There are there possible times that I imagine a person might want to
populate it:

1) Automatically after emerge --sync. This should not be mandatory
since it will be somewhat time consuming and some users are very
sensitive about --sync time. Note that FEATURES=metadate-transfer is
disabled by default in the latest versions of portage, specifically
to reduce --sync time.

2) On demand, when emerge --search is invoked. The calling user will
need appropriate file system permissions in order to update the
search index.

3) On request, by calling a command that is specifically designed to
generate the search index. This could be a subcommand of emaint.

For the index file format, it would be simplest to use a python
pickle file, but you might choose another format if you'd like the
index to be accessible without python and the portage API (probably
not necessary).
- --
Thanks,
Zac
-BEGIN PGP SIGNATURE-
Version: GnuPG v2.0.9 (GNU/Linux)

iEYEARECAAYFAkk0JFAACgkQ/ejvha5XGaONDACgixnmCh9Ei6MyUGIZXpiFt7F2
gqMAoOhf5H2uZHB7xhjecOcL0G3w/cqR
=hFNz
-END PGP SIGNATURE-



Re: [gentoo-portage-dev] Re: search functionality in emerge

2008-12-01 Thread Emma Strubell
Thanks for the clarification. I was planning on forcing an update of the
index as a part of emerge --sync, and implementing a command that would
update the search index (leaving it up to the user to update after making
any manual changes to the portage tree). That way the search index should
always be up-to-date when emerge -s is called. It does make sense for the
update upon --sync to be optional, but I guess I don't see why the update
should always be SO slow. Of course the first population of the tree will
take quite a while, but assuming regular (daily?) --syncs (and therefore
updates to the index), subsequent updates shouldn't take very long, since
there will only be a few (hundred?) changes to be made to the tree.
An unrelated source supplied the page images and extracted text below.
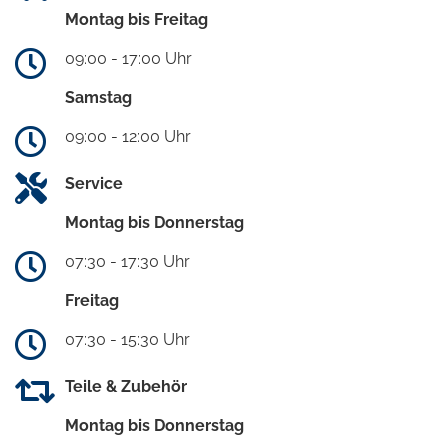
Montag bis Freitag
09:00 - 17:00 Uhr
Samstag
09:00 - 12:00 Uhr
Service
Montag bis Donnerstag
07:30 - 17:30 Uhr
Freitag
07:30 - 15:30 Uhr
Teile & Zubehör
Montag bis Donnerstag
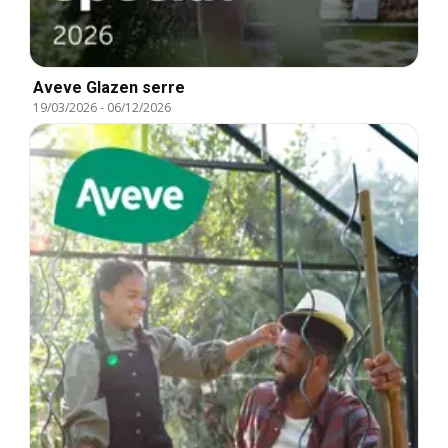
Aveve Glazen serre
19/03/2026
-
06/12/2026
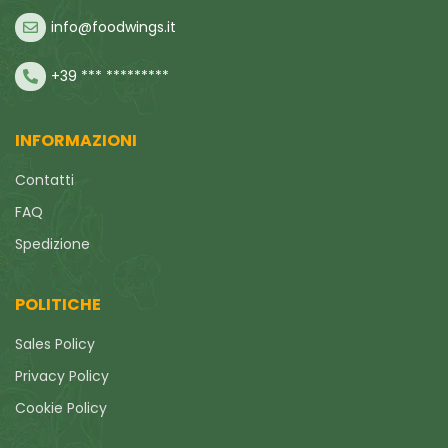
info@foodwings.it
+39 *** *********
INFORMAZIONI
Contatti
FAQ
Spedizione
POLITICHE
Sales Policy
Privacy Policy
Cookie Policy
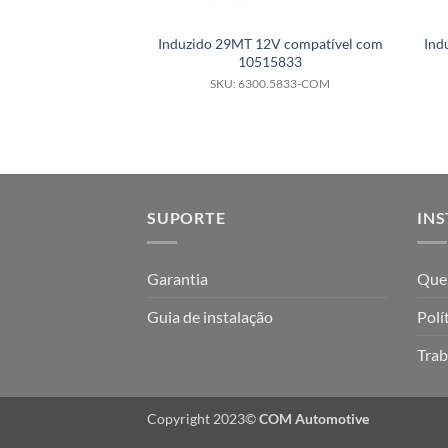
Induzido 29MT 12V compatível com
Ind
10515833
SKU: 6300.5833-COM
SUPORTE
INS
Garantia
Que
Guia de instalação
Polí
Trab
Copyright 2023©
COM Automotive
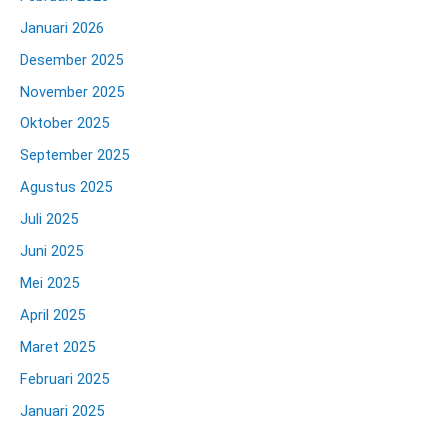
Januari 2026
Desember 2025
November 2025
Oktober 2025
September 2025
Agustus 2025
Juli 2025
Juni 2025
Mei 2025
April 2025
Maret 2025
Februari 2025
Januari 2025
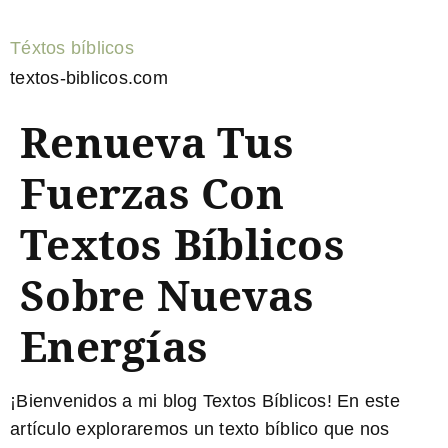
Téxtos bíblicos
textos-biblicos.com
Renueva Tus
Fuerzas Con
Textos Bíblicos
Sobre Nuevas
Energías
¡Bienvenidos a mi blog Textos Bíblicos! En este
artículo exploraremos un texto bíblico que nos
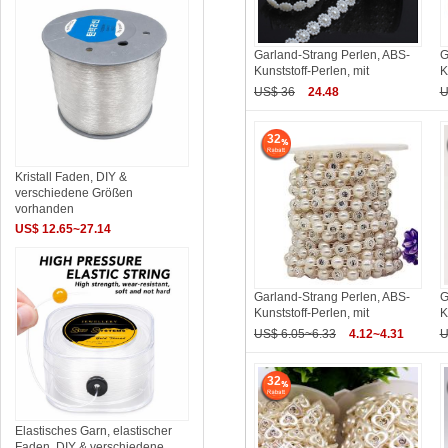
Garland-Strang Perlen, ABS-
G
Kunststoff-Perlen, mit
K
US$ 36
24.48
U
32
Kristall Faden, DIY &
verschiedene Größen
vorhanden
US$ 12.65~27.14
Garland-Strang Perlen, ABS-
G
Kunststoff-Perlen, mit
K
US$ 6.05~6.33
4.12~4.31
U
32
Elastisches Garn, elastischer
Faden, DIY & verschiedene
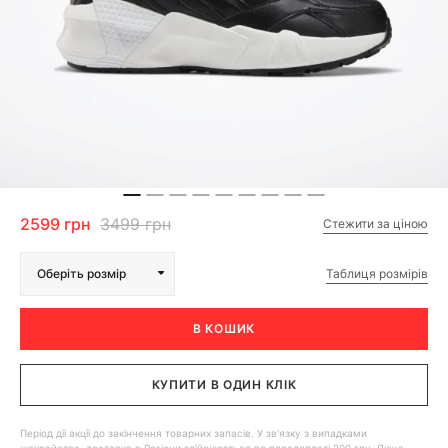
2599 грн
3499 грн
Стежити за ціною
Таблиця розмірів
Оберіть розмір
В КОШИК
КУПИТИ В ОДИН КЛІК
Період дії акції до закінчення товарних запасів. У зв'язку з випадками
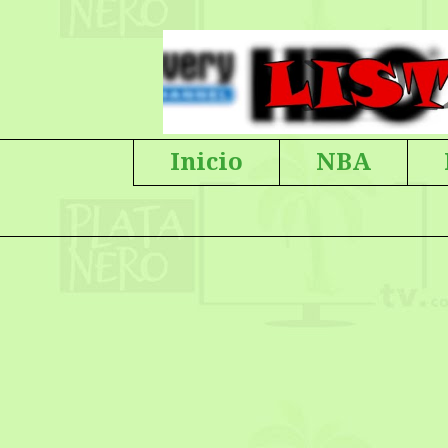
Inicio
NBA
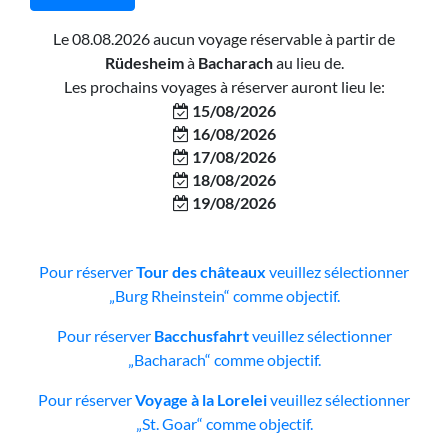
Le 08.08.2026 aucun voyage réservable à partir de
Rüdesheim
à
Bacharach
au lieu de.
Les prochains voyages à réserver auront lieu le:
15/08/2026
16/08/2026
17/08/2026
18/08/2026
19/08/2026
Pour réserver
Tour des châteaux
veuillez sélectionner
„Burg Rheinstein“ comme objectif.
Pour réserver
Bacchusfahrt
veuillez sélectionner
„Bacharach“ comme objectif.
Pour réserver
Voyage à la Lorelei
veuillez sélectionner
„St. Goar“ comme objectif.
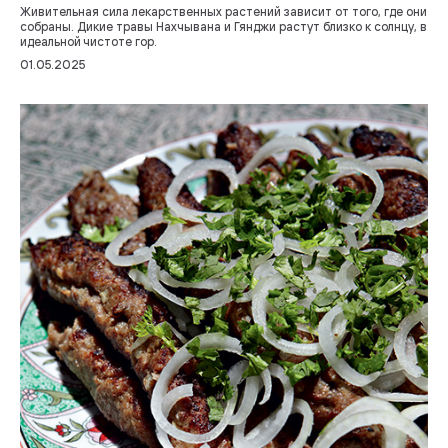
Живительная сила лекарственных растений зависит от того, где они
собраны. Дикие травы Нахчывана и Гянджи растут близко к солнцу, в
идеальной чистоте гор.
01.05.2025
And I do plan on using a pickling the search tree :]

Emma

On Mon, Dec 1, 2008 at 12:52 PM, Zac Medico [EMAIL PROTECTED] wrote:

 -BEGIN PGP SIGNED MESSAGE-
 Hash: SHA1

 Emma Strubell wrote:
  I completely forgot about Google's Summer of Code! Thanks for reminding
 me.
  Hopefully I won't forget again by the time summer rolls around, obviously
 I
  wouldn't mind getting a little extra money for doing something I'd do for
  free anyway.
 
  On a more related note: What, exactly, does porttree.py do? And am I
 correct
  in thinking that my suffix tree(s) should somewhat replace porttree.py?
 Or,
  should I be using porttree.py in order to populate my tree?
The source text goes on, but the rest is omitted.